Task brief:
Among these records, which lines include "propiedad"? Copy them out.

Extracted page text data
--*--

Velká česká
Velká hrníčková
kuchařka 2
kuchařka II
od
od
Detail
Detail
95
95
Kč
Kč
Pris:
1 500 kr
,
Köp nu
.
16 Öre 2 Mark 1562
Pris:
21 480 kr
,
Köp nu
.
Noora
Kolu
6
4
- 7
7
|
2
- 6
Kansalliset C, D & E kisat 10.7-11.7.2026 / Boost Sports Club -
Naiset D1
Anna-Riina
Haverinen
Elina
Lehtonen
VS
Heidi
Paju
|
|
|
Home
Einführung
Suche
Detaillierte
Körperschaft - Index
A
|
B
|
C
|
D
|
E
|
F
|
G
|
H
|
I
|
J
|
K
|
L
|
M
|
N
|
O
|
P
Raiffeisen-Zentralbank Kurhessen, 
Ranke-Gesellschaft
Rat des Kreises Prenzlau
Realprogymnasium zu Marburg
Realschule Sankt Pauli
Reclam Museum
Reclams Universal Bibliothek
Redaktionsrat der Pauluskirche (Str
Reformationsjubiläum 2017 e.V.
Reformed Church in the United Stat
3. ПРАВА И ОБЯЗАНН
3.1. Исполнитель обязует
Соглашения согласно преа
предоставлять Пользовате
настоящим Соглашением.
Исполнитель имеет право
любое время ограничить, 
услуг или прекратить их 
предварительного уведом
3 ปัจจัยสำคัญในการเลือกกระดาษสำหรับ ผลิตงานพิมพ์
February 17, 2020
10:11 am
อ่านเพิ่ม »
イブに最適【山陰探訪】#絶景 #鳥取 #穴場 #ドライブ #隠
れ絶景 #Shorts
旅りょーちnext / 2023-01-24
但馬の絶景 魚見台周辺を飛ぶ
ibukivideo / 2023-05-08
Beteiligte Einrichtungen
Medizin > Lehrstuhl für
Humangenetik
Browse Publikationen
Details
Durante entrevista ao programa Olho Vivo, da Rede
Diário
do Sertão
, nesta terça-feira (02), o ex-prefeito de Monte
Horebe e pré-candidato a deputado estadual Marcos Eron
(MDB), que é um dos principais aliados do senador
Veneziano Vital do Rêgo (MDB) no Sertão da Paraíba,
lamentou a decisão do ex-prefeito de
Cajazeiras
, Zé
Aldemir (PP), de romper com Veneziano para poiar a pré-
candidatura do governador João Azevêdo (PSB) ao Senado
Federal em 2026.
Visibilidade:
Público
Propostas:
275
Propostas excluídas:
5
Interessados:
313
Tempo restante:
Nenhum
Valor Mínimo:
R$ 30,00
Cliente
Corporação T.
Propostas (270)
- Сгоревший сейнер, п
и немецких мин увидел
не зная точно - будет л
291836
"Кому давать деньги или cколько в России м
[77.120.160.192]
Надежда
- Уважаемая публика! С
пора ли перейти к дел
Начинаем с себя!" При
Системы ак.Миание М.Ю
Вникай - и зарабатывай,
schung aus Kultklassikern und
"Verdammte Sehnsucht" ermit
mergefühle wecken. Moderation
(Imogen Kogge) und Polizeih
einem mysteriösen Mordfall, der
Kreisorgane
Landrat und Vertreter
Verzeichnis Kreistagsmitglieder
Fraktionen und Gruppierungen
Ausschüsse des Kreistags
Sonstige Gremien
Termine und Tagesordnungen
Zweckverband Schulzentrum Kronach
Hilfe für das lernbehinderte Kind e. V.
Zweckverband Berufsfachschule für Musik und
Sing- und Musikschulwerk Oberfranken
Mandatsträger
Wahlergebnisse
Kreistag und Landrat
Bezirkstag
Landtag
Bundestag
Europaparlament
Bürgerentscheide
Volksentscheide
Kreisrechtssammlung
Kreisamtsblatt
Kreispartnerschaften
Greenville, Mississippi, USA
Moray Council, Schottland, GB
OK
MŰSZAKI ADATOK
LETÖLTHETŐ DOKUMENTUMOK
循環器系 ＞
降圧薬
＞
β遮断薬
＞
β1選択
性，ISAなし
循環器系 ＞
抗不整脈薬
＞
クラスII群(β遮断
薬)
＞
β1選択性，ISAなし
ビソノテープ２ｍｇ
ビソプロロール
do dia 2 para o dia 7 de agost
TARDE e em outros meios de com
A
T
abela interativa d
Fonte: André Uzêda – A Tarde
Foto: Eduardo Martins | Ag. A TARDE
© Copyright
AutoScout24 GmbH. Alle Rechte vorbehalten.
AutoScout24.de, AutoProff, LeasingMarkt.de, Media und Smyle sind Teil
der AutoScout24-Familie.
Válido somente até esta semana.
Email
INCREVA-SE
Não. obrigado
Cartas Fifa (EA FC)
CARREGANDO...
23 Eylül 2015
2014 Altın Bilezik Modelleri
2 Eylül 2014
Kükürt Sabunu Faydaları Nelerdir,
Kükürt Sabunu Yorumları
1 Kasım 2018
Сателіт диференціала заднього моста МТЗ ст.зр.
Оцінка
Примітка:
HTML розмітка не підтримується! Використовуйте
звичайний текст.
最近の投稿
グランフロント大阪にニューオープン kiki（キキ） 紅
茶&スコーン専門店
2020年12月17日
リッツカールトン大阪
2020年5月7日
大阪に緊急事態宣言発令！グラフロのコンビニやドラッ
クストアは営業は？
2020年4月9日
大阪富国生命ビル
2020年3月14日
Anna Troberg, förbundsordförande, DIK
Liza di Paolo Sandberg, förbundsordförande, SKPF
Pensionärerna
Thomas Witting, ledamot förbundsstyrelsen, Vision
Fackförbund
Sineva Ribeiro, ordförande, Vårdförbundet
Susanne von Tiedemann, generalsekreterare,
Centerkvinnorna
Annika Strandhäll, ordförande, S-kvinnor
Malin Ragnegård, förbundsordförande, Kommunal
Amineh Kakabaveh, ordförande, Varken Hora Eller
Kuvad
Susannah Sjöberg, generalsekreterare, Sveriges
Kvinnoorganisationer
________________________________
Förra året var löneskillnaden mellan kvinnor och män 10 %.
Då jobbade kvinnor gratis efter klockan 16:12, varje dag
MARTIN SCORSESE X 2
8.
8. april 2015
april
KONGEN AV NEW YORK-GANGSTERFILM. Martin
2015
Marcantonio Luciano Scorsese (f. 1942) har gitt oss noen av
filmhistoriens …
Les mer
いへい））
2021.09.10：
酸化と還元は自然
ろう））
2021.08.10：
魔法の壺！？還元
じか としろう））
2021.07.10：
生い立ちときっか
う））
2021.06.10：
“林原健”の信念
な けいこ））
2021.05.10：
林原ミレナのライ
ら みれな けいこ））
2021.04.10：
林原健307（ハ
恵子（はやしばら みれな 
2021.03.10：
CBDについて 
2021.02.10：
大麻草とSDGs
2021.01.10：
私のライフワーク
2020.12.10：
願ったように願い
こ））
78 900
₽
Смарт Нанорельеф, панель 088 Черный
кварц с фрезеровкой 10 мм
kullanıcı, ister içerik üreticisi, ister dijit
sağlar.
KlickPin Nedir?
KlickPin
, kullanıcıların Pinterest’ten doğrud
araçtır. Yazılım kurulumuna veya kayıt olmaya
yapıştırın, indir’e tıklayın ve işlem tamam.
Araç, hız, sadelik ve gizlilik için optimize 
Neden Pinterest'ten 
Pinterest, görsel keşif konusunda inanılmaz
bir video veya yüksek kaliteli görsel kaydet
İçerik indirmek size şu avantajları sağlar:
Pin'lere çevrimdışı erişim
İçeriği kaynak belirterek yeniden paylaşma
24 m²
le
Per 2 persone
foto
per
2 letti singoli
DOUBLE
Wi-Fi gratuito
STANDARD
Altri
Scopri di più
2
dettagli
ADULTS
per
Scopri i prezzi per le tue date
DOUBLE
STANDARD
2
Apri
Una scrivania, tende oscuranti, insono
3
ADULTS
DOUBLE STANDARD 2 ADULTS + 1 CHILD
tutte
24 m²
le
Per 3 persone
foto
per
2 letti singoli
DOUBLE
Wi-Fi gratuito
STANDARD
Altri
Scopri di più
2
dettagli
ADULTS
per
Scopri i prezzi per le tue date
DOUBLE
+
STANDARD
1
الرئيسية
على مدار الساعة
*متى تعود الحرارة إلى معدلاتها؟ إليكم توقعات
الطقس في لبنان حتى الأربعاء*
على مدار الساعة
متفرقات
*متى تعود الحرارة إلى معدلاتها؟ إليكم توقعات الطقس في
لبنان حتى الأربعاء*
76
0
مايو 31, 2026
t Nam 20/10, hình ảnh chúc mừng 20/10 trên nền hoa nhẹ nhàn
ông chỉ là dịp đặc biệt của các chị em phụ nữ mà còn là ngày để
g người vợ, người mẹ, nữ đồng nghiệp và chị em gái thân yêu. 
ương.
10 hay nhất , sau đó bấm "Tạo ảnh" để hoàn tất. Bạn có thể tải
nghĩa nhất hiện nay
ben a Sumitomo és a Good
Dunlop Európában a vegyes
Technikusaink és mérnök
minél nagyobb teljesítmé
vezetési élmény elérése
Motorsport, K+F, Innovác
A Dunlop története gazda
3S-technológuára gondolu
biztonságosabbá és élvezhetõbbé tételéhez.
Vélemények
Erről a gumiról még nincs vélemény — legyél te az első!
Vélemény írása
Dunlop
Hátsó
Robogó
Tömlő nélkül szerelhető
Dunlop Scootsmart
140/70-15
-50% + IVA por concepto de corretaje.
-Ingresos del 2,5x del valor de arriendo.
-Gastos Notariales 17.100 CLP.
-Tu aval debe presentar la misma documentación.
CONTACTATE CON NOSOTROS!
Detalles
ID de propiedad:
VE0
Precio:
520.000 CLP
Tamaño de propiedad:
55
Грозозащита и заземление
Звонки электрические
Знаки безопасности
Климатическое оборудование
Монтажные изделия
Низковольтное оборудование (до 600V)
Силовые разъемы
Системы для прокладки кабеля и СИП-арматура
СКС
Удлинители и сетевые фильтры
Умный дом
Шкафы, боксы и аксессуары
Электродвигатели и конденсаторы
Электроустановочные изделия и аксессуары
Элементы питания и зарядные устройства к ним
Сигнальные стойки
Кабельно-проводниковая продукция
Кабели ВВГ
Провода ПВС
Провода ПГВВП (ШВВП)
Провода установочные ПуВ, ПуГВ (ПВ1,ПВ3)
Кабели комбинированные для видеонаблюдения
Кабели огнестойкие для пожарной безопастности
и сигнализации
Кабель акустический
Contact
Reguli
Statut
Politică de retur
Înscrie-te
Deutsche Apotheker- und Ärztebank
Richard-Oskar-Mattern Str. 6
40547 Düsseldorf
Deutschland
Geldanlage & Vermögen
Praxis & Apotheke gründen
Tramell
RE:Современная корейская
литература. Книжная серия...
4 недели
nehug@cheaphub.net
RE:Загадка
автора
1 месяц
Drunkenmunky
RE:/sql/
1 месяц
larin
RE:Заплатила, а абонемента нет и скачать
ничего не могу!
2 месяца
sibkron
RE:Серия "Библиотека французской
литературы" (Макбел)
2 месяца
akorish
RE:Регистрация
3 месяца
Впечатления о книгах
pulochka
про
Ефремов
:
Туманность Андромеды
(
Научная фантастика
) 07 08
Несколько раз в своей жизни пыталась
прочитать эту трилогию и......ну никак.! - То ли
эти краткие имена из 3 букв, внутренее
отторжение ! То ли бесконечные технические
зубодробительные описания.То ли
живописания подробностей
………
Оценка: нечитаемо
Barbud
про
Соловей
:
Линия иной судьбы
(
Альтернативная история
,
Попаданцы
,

--*--

Worked solution:
ID de propiedad:
Tamaño de propiedad:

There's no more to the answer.